There’s something about warmer weather that makes me want to read horror. Perhaps, I just want evidence to support my insistence that camping is a miserable idea.


Off Season certainly provides this, as Ketchum tells a tale of a weekend getaway gone horribly wrong, when joined by incestuous cave-dwelling savages. While the scenes of gore are certainly chilling, the character development and plot are both pretty bland. There are no twists to this story. It is exactly as advertised on the back cover and no more. Furthermore, not a single death broke my heart or left me feeling anything but mildly ill, because I didn’t care about any of these people.

I may not be a seasoned reader of the genre, but overall, I found Ketchum’s Off Season to be gruesomely fun. Other horror writers aim to get inside your head and mind rape you with their stories. You’re not intended to read Stephen King’s It and develop a fear of clowns; instead you fear the ancient evil inhabiting the world and the people in it, including yourself. Ketchum is a bit more to the point, both with his plotline and word count. I find that truly brilliant horror is tedious by nature, due to the aforementioned mental invasion. This title can be read in a few days and forgotten, despite some of the more cringe-worthy moments. Nick Cutter’s The Troop, however, still haunts me. If you want to be scared, without true commitment, Off Season is a good choice.

Review Word Count: 250


The Troop, by Nick Cutter

4 Stars

the troopEvery five years or so, I decide I’m capable of reading horror…

… and I am always wrong.

For some reason, I read that Stephen King found The Troop horrifying and immediately thought “CHALLENGE ACCEPTED!” In fact, this title reminded me a great deal of a King novel, particularly through characterization and imagery.

“The sky was salted with remote stars. The beach was a bonelike strip unfurling to the shoreline. The sea advanced up the shore with a series of minute sucking inhales.” pg. 111

For realz, y’all, he made a beach sound eerie. As far as the brand of horror, though, this is mostly a creepy crawly, mindfuck story.

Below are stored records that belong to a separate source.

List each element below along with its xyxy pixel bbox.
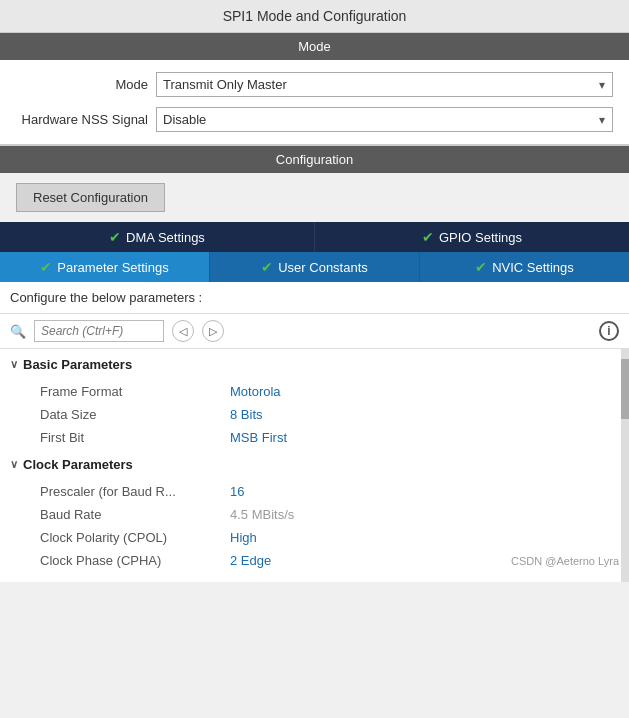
param-value-prescaler: 16 — [230, 484, 244, 499]
param-name-cpol: Clock Polarity (CPOL) — [40, 530, 230, 545]
clock-params-chevron: ∨ — [10, 458, 18, 471]
nav-next-button[interactable]: ▷ — [202, 320, 224, 342]
basic-params-label: Basic Parameters — [23, 357, 132, 372]
nav-prev-button[interactable]: ◁ — [172, 320, 194, 342]
gpio-check-icon: ✔ — [422, 229, 434, 245]
window-title: SPI1 Mode and Configuration — [0, 0, 629, 33]
tab-gpio-label: GPIO Settings — [439, 230, 522, 245]
param-row-data-size: Data Size 8 Bits — [0, 403, 629, 426]
dma-check-icon: ✔ — [109, 229, 121, 245]
mode-field-row: Mode Transmit Only Master Full-Duplex Ma… — [16, 72, 613, 97]
scrollbar-thumb[interactable] — [621, 359, 629, 419]
param-value-frame-format: Motorola — [230, 384, 281, 399]
params-content: ∨ Basic Parameters Frame Format Motorola… — [0, 349, 629, 582]
param-check-icon: ✔ — [40, 259, 52, 275]
search-icon: 🔍 — [10, 324, 26, 339]
param-name-frame-format: Frame Format — [40, 384, 230, 399]
param-value-cpha: 2 Edge — [230, 553, 271, 568]
tab-dma-label: DMA Settings — [126, 230, 205, 245]
mode-section: Mode Transmit Only Master Full-Duplex Ma… — [0, 60, 629, 146]
tab-user-constants[interactable]: ✔ User Constants — [210, 252, 420, 282]
basic-params-header[interactable]: ∨ Basic Parameters — [0, 349, 629, 380]
param-value-baud-rate: 4.5 MBits/s — [230, 507, 294, 522]
tab-user-label: User Constants — [278, 260, 368, 275]
tab-nvic-label: NVIC Settings — [492, 260, 574, 275]
param-row-cpol: Clock Polarity (CPOL) High — [0, 526, 629, 549]
param-name-cpha: Clock Phase (CPHA) — [40, 553, 230, 568]
nss-field-row: Hardware NSS Signal Disable Enable ▾ — [16, 107, 613, 132]
mode-select-wrapper[interactable]: Transmit Only Master Full-Duplex Master … — [156, 72, 613, 97]
tab-nvic-settings[interactable]: ✔ NVIC Settings — [420, 252, 629, 282]
clock-params-header[interactable]: ∨ Clock Parameters — [0, 449, 629, 480]
param-row-cpha: Clock Phase (CPHA) 2 Edge CSDN @Aeterno … — [0, 549, 629, 572]
watermark: CSDN @Aeterno Lyra — [511, 555, 619, 567]
nss-label: Hardware NSS Signal — [16, 112, 156, 127]
mode-section-header: Mode — [0, 33, 629, 60]
nvic-check-icon: ✔ — [475, 259, 487, 275]
user-check-icon: ✔ — [261, 259, 273, 275]
tabs-row2: ✔ Parameter Settings ✔ User Constants ✔ … — [0, 252, 629, 282]
info-button[interactable]: i — [599, 321, 619, 341]
tab-dma-settings[interactable]: ✔ DMA Settings — [0, 222, 315, 252]
param-value-data-size: 8 Bits — [230, 407, 263, 422]
configure-text: Configure the below parameters : — [0, 282, 629, 314]
param-name-first-bit: First Bit — [40, 430, 230, 445]
param-name-prescaler: Prescaler (for Baud R... — [40, 484, 230, 499]
param-row-first-bit: First Bit MSB First — [0, 426, 629, 449]
basic-params-chevron: ∨ — [10, 358, 18, 371]
nss-select[interactable]: Disable Enable — [156, 107, 613, 132]
params-area: ∨ Basic Parameters Frame Format Motorola… — [0, 349, 629, 582]
clock-params-label: Clock Parameters — [23, 457, 133, 472]
param-name-data-size: Data Size — [40, 407, 230, 422]
tab-parameter-settings[interactable]: ✔ Parameter Settings — [0, 252, 210, 282]
tabs-row1: ✔ DMA Settings ✔ GPIO Settings — [0, 222, 629, 252]
param-name-baud-rate: Baud Rate — [40, 507, 230, 522]
param-value-first-bit: MSB First — [230, 430, 287, 445]
param-row-baud-rate: Baud Rate 4.5 MBits/s — [0, 503, 629, 526]
scrollbar-track[interactable] — [621, 349, 629, 582]
mode-select[interactable]: Transmit Only Master Full-Duplex Master … — [156, 72, 613, 97]
mode-label: Mode — [16, 77, 156, 92]
tab-gpio-settings[interactable]: ✔ GPIO Settings — [315, 222, 629, 252]
nss-select-wrapper[interactable]: Disable Enable ▾ — [156, 107, 613, 132]
search-bar: 🔍 ◁ ▷ i — [0, 314, 629, 349]
param-row-prescaler: Prescaler (for Baud R... 16 — [0, 480, 629, 503]
main-container: SPI1 Mode and Configuration Mode Mode Tr… — [0, 0, 629, 582]
param-row-frame-format: Frame Format Motorola — [0, 380, 629, 403]
search-input[interactable] — [34, 320, 164, 342]
param-value-cpol: High — [230, 530, 257, 545]
config-section-header: Configuration — [0, 146, 629, 173]
reset-configuration-button[interactable]: Reset Configuration — [16, 183, 165, 212]
reset-btn-area: Reset Configuration — [0, 173, 629, 222]
tab-param-label: Parameter Settings — [57, 260, 168, 275]
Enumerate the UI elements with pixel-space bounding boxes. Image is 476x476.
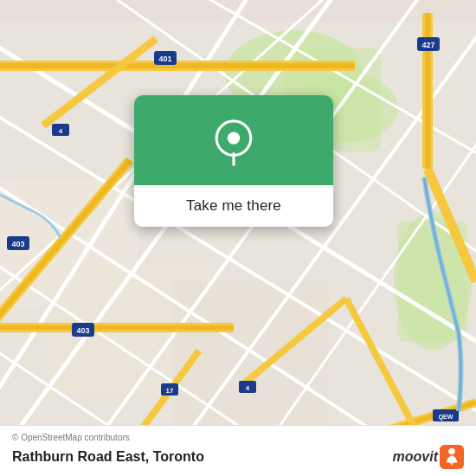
svg-text:427: 427 — [421, 41, 434, 49]
svg-text:17: 17 — [166, 387, 174, 395]
svg-rect-29 — [425, 13, 430, 169]
svg-text:QEW: QEW — [439, 414, 453, 421]
location-pin-icon — [210, 119, 257, 166]
svg-text:401: 401 — [158, 55, 171, 63]
location-name: Rathburn Road East, Toronto — [12, 449, 204, 465]
moovit-icon — [440, 445, 464, 469]
svg-point-57 — [448, 448, 454, 454]
svg-text:4: 4 — [59, 127, 63, 135]
copyright-text: © OpenStreetMap contributors — [12, 433, 464, 442]
svg-text:403: 403 — [11, 240, 24, 248]
svg-text:4: 4 — [246, 384, 250, 392]
moovit-logo: moovit — [393, 445, 464, 469]
svg-rect-27 — [0, 325, 234, 330]
svg-text:403: 403 — [76, 326, 89, 335]
popup-icon-area — [134, 95, 333, 185]
moovit-brand-text: moovit — [393, 449, 438, 465]
bottom-bar: © OpenStreetMap contributors Rathburn Ro… — [0, 425, 476, 476]
map-background: 401 427 403 403 4 4 17 QEW — [0, 0, 476, 476]
svg-rect-23 — [0, 63, 355, 68]
location-row: Rathburn Road East, Toronto moovit — [12, 445, 464, 469]
svg-point-54 — [228, 132, 240, 144]
popup-card: Take me there — [134, 95, 333, 227]
take-me-there-button[interactable]: Take me there — [134, 185, 333, 227]
map-container: 401 427 403 403 4 4 17 QEW — [0, 0, 476, 476]
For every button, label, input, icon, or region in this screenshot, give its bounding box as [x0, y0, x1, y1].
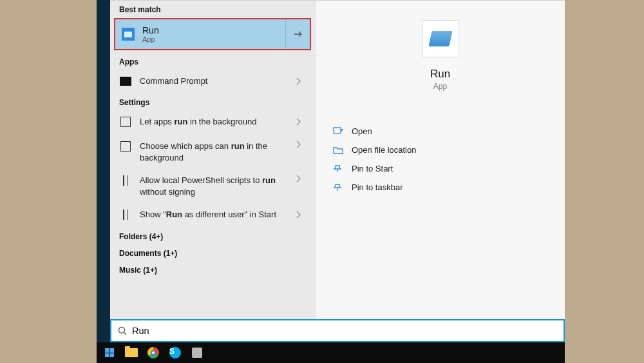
search-icon: [118, 326, 127, 335]
taskbar: S: [97, 342, 565, 363]
app-setting-icon: [119, 141, 132, 152]
chevron-right-icon[interactable]: [296, 77, 308, 85]
result-label: Choose which apps can run in the backgro…: [140, 141, 296, 163]
result-show-run-as-different-user[interactable]: Show "Run as different user" in Start: [110, 202, 315, 227]
pin-icon: [331, 183, 345, 192]
action-pin-to-taskbar[interactable]: Pin to taskbar: [327, 178, 553, 197]
chevron-right-icon[interactable]: [296, 118, 308, 126]
action-label: Open: [352, 126, 372, 136]
run-icon: [122, 28, 135, 41]
category-documents[interactable]: Documents (1+): [110, 244, 315, 260]
pin-icon: [331, 164, 345, 173]
best-match-header: Best match: [110, 1, 315, 17]
best-match-expand[interactable]: [285, 19, 310, 49]
action-open-file-location[interactable]: Open file location: [327, 141, 553, 159]
chevron-right-icon[interactable]: [296, 211, 308, 219]
result-allow-powershell-run[interactable]: Allow local PowerShell scripts to run wi…: [110, 168, 315, 202]
command-prompt-icon: [119, 75, 132, 87]
action-label: Pin to taskbar: [352, 182, 403, 192]
settings-header: Settings: [110, 93, 315, 110]
best-match-text: Run App: [142, 25, 285, 43]
action-list: Open Open file location Pin to Start Pin…: [316, 122, 565, 197]
search-results-panel: Best match Run App Apps Command Prompt S…: [110, 1, 315, 319]
taskbar-file-explorer[interactable]: [124, 345, 139, 360]
result-choose-apps-run-bg[interactable]: Choose which apps can run in the backgro…: [110, 134, 315, 168]
run-icon: [428, 31, 452, 46]
preview-panel: Run App Open Open file location Pin to S…: [315, 1, 565, 319]
result-label: Command Prompt: [140, 75, 296, 87]
app-setting-icon: [119, 116, 132, 128]
desktop-dark-edge: [97, 0, 111, 363]
search-bar[interactable]: [110, 319, 565, 342]
best-match-subtitle: App: [142, 35, 285, 43]
svg-rect-0: [124, 32, 132, 37]
result-let-apps-run-bg[interactable]: Let apps run in the background: [110, 110, 315, 134]
action-label: Open file location: [352, 145, 416, 155]
windows-icon: [105, 348, 114, 357]
best-match-title: Run: [142, 25, 285, 35]
best-match-run[interactable]: Run App: [114, 18, 311, 50]
apps-header: Apps: [110, 53, 315, 69]
chevron-right-icon[interactable]: [296, 141, 308, 148]
taskbar-chrome[interactable]: [146, 345, 161, 360]
folder-icon: [331, 146, 345, 155]
chevron-right-icon[interactable]: [296, 175, 308, 182]
app-icon: [192, 348, 202, 358]
search-input[interactable]: [132, 326, 557, 336]
svg-point-2: [119, 328, 125, 333]
category-folders[interactable]: Folders (4+): [110, 227, 315, 244]
start-menu-search-panel: Best match Run App Apps Command Prompt S…: [110, 0, 565, 319]
start-button[interactable]: [102, 345, 117, 360]
action-pin-to-start[interactable]: Pin to Start: [327, 159, 553, 178]
action-label: Pin to Start: [352, 164, 393, 173]
preview-subtitle: App: [433, 82, 447, 91]
preview-title: Run: [430, 68, 450, 81]
svg-rect-1: [334, 128, 341, 133]
folder-icon: [125, 348, 138, 357]
sliders-icon: [119, 175, 132, 186]
preview-app-icon: [422, 20, 459, 57]
taskbar-skype[interactable]: S: [167, 345, 183, 360]
taskbar-app[interactable]: [189, 345, 205, 360]
result-command-prompt[interactable]: Command Prompt: [110, 69, 315, 93]
result-label: Allow local PowerShell scripts to run wi…: [140, 175, 296, 197]
action-open[interactable]: Open: [327, 122, 553, 141]
chrome-icon: [147, 347, 159, 358]
category-music[interactable]: Music (1+): [110, 260, 315, 277]
skype-icon: S: [169, 347, 181, 358]
open-icon: [331, 127, 345, 136]
sliders-icon: [119, 209, 132, 221]
result-label: Let apps run in the background: [140, 116, 296, 128]
result-label: Show "Run as different user" in Start: [140, 209, 296, 221]
arrow-right-icon: [293, 29, 303, 39]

“11:42 Subject blindly consuming own stripped flesh.” pg. 151
“The… stomach split soundlessly, like Saran Wrap, groin to rib cage.” pg. 167

Unlike King, Cutter’s side tangents were brief and rare. However, while they served a purpose in characterization and story line, I felt the animal abuse anecdotes were excessive. I admit it. I skipped the kitten story. I saw the word “kitten” and the word “Borax” and nope. Flip, flip, flip. It was at least five pages long. Dude, not necessary.We get it. The kid’s fucked up.

In addition to the animal abuse, the central plot of this tale is the horrifying first person deaths of several 14-year-old boys that are written like 12-year-olds. It was tough for this substitute teacher to take, but Cutter’s mission was certainly accomplished. I’ll never go camping again. Though, there was never much of danger of that anyway.